- What you are asked to do -
What lines of the data hold the string "านการ"? Pull each one out.

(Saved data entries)
═══

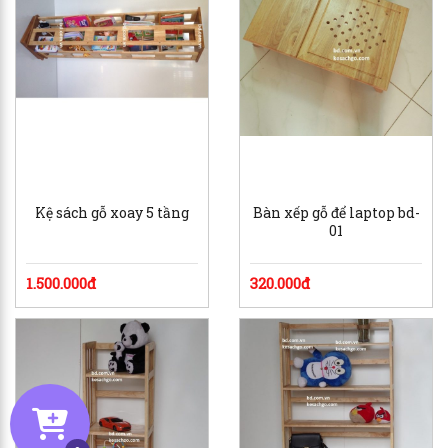
Kệ sách gỗ xoay 5 tầng
Bàn xếp gỗ để laptop bd-
01
1.500.000đ
320.000đ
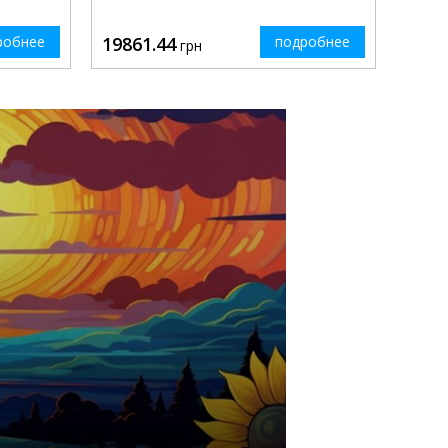
робнее
19861.44
подробнее
грн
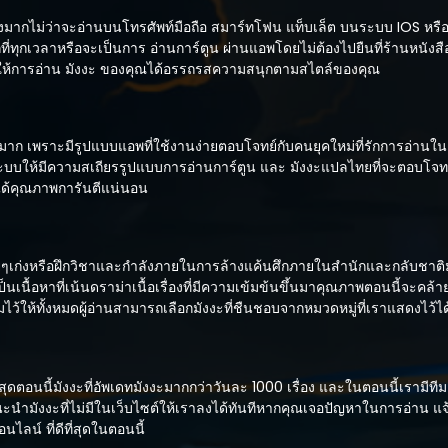
่างมากไม่ว่าจะอ่านบนโทรศัพท์มือถือ สมาร์ทโฟน แท็บเล็ต บนระบบ IOS หร
กที่ทุกเวลาหรือจะเป็นการ อ่านการ์ตูน ผ่านแอพโดยไม่ต้องไปยืนที่ร้านหนังสื
ทำให้การอ่าน มังงะ ของคุณได้อรรถรสความสนุกตามสไตล์ของคุณ
าก เพราะมีรูปแบบแอพที่ใช้งานง่ายตอบโจทย์กับคนยุคใหม่ที่รักการอ่านในต
ะบบให้มีความสเถียรรูปแบบการอ่านการ์ตูน และ มังงะแปลไทยที่จะตอบโจทย
ละได้คุณภาพการันตีแน่นอน
ๆเก่งหรือฝึกวิชาและกำลังภายในการล้างแค้นศึกภายในสำนักและกลับชาติ
เนื้อหาที่เน้นดราม่าเนื้อเรื่องที่มีความเข้มข้นขึ้นมาคุณภาพตอนนี้จะคล้าย
้ให้ทั้งหมดผู้อ่านสามารถเลือกมังงะที่ชืนชอบจากหมวดหมู่ที่เราแสดงไว้ไ
ที่สุดตอนนี้มังงะที่อัพเดทมังงะมากกว่าวันละ 1000 เรื่อง และในตอนนี้เราม
นะนำมังงะที่ไม่มีในเว็บไซต์ให้เราลงได้ทันทีหากคุณเจอปัญหาในการอ่าน แจ
ไลน์ ที่ดีที่สุดในตอนนี้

═══

- Solution for this exercise -
กที่ทุกเวลาหรือจะเป็นการ อ่านการ์ตูน ผ่านแอพโดยไม่ต้องไปยืนที่ร้านหนังสื
ะบบให้มีความสเถียรรูปแบบการอ่านการ์ตูน และ มังงะแปลไทยที่จะตอบโจทย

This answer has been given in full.